Network Centers share their methods and results via publications, and all raw and analyzed data are made publicly available through the CTD2 Data Portal (https://ctd2.nci.nih.gov/dataPortal/). This resource is regularly updated as new data are generated and additional findings are validated. All data posted in the Data Portal have undergone quality-control evaluation, but have not independently been confirmed (Fig. 1).

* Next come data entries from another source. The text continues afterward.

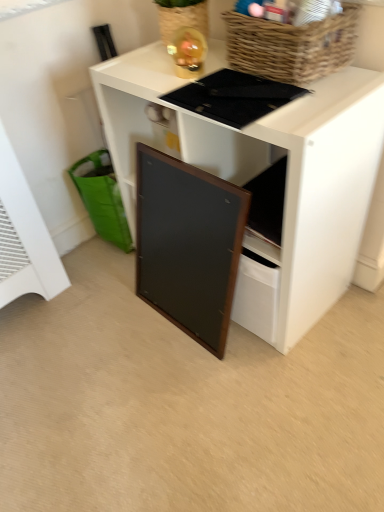 What is the approximate height of black matte board at center?

The height of black matte board at center is 30.63 inches.

You are a GUI agent. You are given a task and a screenshot of the screen. Output one action in this format:
    pyautogui.click(x=<x>, y=<y>)
    Task: Click on the green fabric shopping basket at lower left
    Image resolution: width=384 pixels, height=512 pixels.
    Given the screenshot: What is the action you would take?
    pyautogui.click(x=102, y=198)

Locate an element on the screen. The height and width of the screenshot is (512, 384). wooden framed board at center is located at coordinates (188, 245).

The width and height of the screenshot is (384, 512). Identify the location of black matte board at center. (265, 168).

Which object is positioned more to the left, black matte board at center or woven brown basket at upper right?

black matte board at center is more to the left.

Which of these two, black matte board at center or woven brown basket at upper right, is smaller?

woven brown basket at upper right.

Where is `desk that appears behind the woven brown basket at upper right`? desk that appears behind the woven brown basket at upper right is located at coordinates (265, 168).

Is woven brown basket at upper right positioned far away from green fabric shopping basket at lower left?

No.

This screenshot has height=512, width=384. Identify the location of basket above the green fabric shopping basket at lower left (from a real-world perspective). (291, 46).

Which is nearer, (288, 76) or (113, 185)?

Point (288, 76) is positioned closer to the camera compared to point (113, 185).

How different are the orientations of woven brown basket at upper right and green fabric shopping basket at lower left in degrees?

9.06 degrees.

How different are the orientations of black matte board at center and wooden framed board at center in degrees?

The angular difference between black matte board at center and wooden framed board at center is 0.151 degrees.

Measure the distance between black matte board at center and wooden framed board at center.

19.65 centimeters.

Is black matte board at center to the left of wooden framed board at center from the viewer's perspective?

Incorrect, black matte board at center is not on the left side of wooden framed board at center.

Would you say black matte board at center is inside or outside wooden framed board at center?

black matte board at center lies outside wooden framed board at center.

Is green fabric shopping basket at lower left to the right of woven brown basket at upper right from the viewer's perspective?

No, green fabric shopping basket at lower left is not to the right of woven brown basket at upper right.

From a real-world perspective, is green fabric shopping basket at lower left under woven brown basket at upper right?

Correct, in the physical world, green fabric shopping basket at lower left is lower than woven brown basket at upper right.

Is green fabric shopping basket at lower left not close to woven brown basket at upper right?

That's not correct — green fabric shopping basket at lower left is a little close to woven brown basket at upper right.

Is green fabric shopping basket at lower left wider than woven brown basket at upper right?

Yes, green fabric shopping basket at lower left is wider than woven brown basket at upper right.

Considering the relative sizes of woven brown basket at upper right and wooden framed board at center in the image provided, is woven brown basket at upper right thinner than wooden framed board at center?

No.

How far apart are woven brown basket at upper right and wooden framed board at center?

woven brown basket at upper right and wooden framed board at center are 19.11 inches apart from each other.

Considering the sizes of woven brown basket at upper right and wooden framed board at center in the image, is woven brown basket at upper right bigger or smaller than wooden framed board at center?

woven brown basket at upper right is smaller than wooden framed board at center.

Consider the image. Is woven brown basket at upper right inside or outside of wooden framed board at center?

woven brown basket at upper right cannot be found inside wooden framed board at center.

Considering the relative sizes of green fabric shopping basket at lower left and wooden framed board at center in the image provided, is green fabric shopping basket at lower left smaller than wooden framed board at center?

Indeed, green fabric shopping basket at lower left has a smaller size compared to wooden framed board at center.

Is green fabric shopping basket at lower left aimed at wooden framed board at center?

No.

Are green fabric shopping basket at lower left and wooden framed board at center beside each other?

No, green fabric shopping basket at lower left is not next to wooden framed board at center.

From the picture: How many degrees apart are the facing directions of wooden framed board at center and black matte board at center?

The facing directions of wooden framed board at center and black matte board at center are 0.151 degrees apart.

Considering the relative sizes of wooden framed board at center and black matte board at center in the image provided, is wooden framed board at center smaller than black matte board at center?

Indeed, wooden framed board at center has a smaller size compared to black matte board at center.

Can you confirm if wooden framed board at center is shorter than black matte board at center?

Yes, wooden framed board at center is shorter than black matte board at center.

Is wooden framed board at center at the left side of black matte board at center?

Yes.

Locate an element on the screen. desk behind the woven brown basket at upper right is located at coordinates (265, 168).

At what (x,y) coordinates should I click in order to perform the action: click on shopping basket located on the left of woven brown basket at upper right. Please return your answer as a coordinate pair (x, y). The height and width of the screenshot is (512, 384). Looking at the image, I should click on (102, 198).

Which object lies nearer to the anchor point green fabric shopping basket at lower left, black matte board at center or woven brown basket at upper right?

black matte board at center is closer to green fabric shopping basket at lower left.

When comparing their distances from black matte board at center, does green fabric shopping basket at lower left or woven brown basket at upper right seem further?

Among the two, green fabric shopping basket at lower left is located further to black matte board at center.

When comparing their distances from green fabric shopping basket at lower left, does wooden framed board at center or woven brown basket at upper right seem further?

woven brown basket at upper right is positioned further to the anchor green fabric shopping basket at lower left.

From the image, which object appears to be farther from black matte board at center, woven brown basket at upper right or green fabric shopping basket at lower left?

green fabric shopping basket at lower left is further to black matte board at center.

When comparing their distances from woven brown basket at upper right, does black matte board at center or green fabric shopping basket at lower left seem closer?

The object closer to woven brown basket at upper right is black matte board at center.

Considering their positions, is green fabric shopping basket at lower left positioned closer to wooden framed board at center than woven brown basket at upper right?

The object closer to wooden framed board at center is green fabric shopping basket at lower left.

Estimate the real-world distances between objects in this image. Which object is further from wooden framed board at center, black matte board at center or green fabric shopping basket at lower left?

green fabric shopping basket at lower left lies further to wooden framed board at center than the other object.

Which object lies further to the anchor point woven brown basket at upper right, green fabric shopping basket at lower left or wooden framed board at center?

green fabric shopping basket at lower left lies further to woven brown basket at upper right than the other object.

Identify the location of desk located between woven brown basket at upper right and green fabric shopping basket at lower left in the depth direction. (265, 168).

Locate an element on the screen. This screenshot has width=384, height=512. desk between woven brown basket at upper right and wooden framed board at center from top to bottom is located at coordinates (265, 168).

You are a GUI agent. You are given a task and a screenshot of the screen. Output one action in this format:
    pyautogui.click(x=<x>, y=<y>)
    Task: Click on the cabinetry located between woven brown basket at upper right and green fabric shopping basket at lower left in the depth direction
    The height and width of the screenshot is (512, 384).
    Given the screenshot: What is the action you would take?
    pyautogui.click(x=188, y=245)

Locate an element on the screen. This screenshot has width=384, height=512. cabinetry between black matte board at center and green fabric shopping basket at lower left from front to back is located at coordinates (188, 245).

We consider that Data Portals are necessary, but not sufficient, for ensuring clarity and reproducibility of published results. Therefore, classification of supporting evidence resulting from analysis of CTD2 data into Evidence Tiers (see below) informs a separate web-based “Dashboard” (http://ctd2-dashboard.nci.nih.gov/)—a platform to share CTD2 Network findings with the research community. The Dashboard is intended to house the results that connect targets, biomarkers, and modulators with evidence supporting their validation. In each Evidence Tier, we enumerate information related to three entities that are critical to the development of cancer therapeutics. These include: (1) molecular targets, (2) small-molecule or biological modulators of the targets, and (3) associated predictive or prognostic biomarkers for patient selection.
Evidence Tier Definitions
Tier 1: Preliminary positive observations
These data represent the initial results of high-throughput experiments, typically using a single experimental or computational platform; examples are given for illustration purposes only.
These include positive results (“hits”) from primary high-throughput screens (HTS) with small or large molecules such as antibodies (the term small-molecule screen is used throughout to include the potential for large-molecule screens). Other means of high-throughput data generation (e.g., cheminformatic analyses, correlations of genomic and cheminformatics data, patents, published literature, etc.) may also inform a small-molecule approach and are thus acceptable.
Genetic perturbation assays.
These include results from high-throughput screening experiments [such as whole-genome or targeted RNA interference (siRNA or shRNA) loss of function, CRISPR, or open-reading frame cDNA (ORF) gain of function screens], as well as computational and statistical analyses that either support hit selection or filter out potential artifacts.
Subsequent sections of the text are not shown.